>>>>>

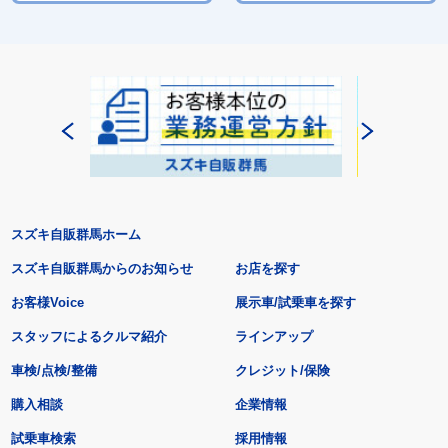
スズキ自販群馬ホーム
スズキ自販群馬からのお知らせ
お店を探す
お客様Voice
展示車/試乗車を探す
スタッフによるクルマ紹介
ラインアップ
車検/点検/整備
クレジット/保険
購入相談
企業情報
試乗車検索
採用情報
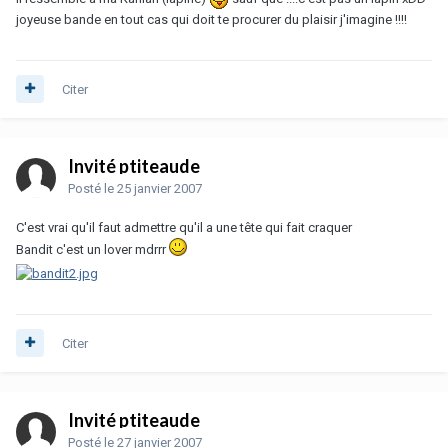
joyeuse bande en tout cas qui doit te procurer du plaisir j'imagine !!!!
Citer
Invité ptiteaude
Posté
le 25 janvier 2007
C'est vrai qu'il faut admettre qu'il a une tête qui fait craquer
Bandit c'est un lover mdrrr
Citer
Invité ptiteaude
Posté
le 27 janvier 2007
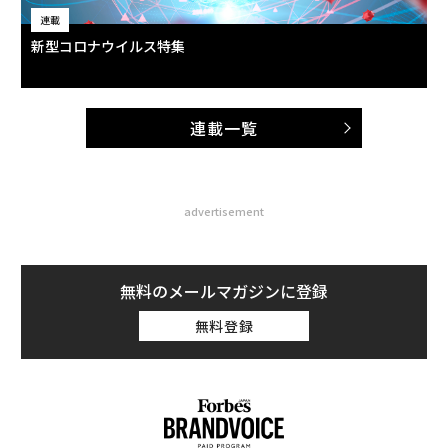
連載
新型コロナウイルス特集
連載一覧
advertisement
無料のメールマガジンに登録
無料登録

<<<<<
>>>>>

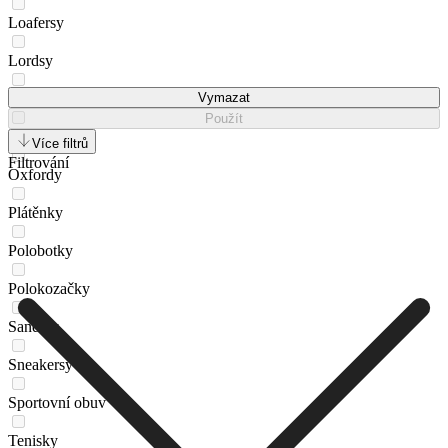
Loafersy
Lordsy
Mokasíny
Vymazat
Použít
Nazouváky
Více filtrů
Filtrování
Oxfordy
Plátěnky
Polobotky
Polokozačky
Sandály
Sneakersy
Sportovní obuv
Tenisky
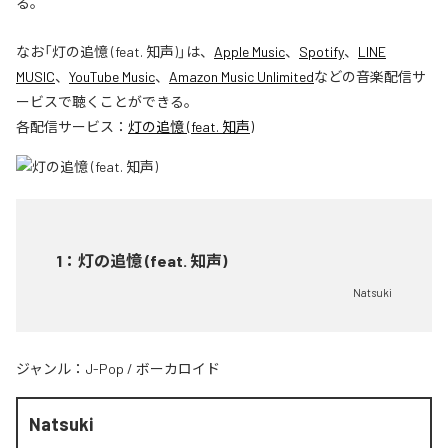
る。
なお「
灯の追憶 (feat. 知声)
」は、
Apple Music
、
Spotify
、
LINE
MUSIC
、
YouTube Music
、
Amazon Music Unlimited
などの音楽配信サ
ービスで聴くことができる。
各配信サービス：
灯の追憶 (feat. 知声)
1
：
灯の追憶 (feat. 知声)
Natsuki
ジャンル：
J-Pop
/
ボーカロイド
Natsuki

<<<<<

[Task]
Go through the listing above, and whenever a line holds the word "janvier", copy it.

[Your response]
le 25 janvier 2007
le 27 janvier 2007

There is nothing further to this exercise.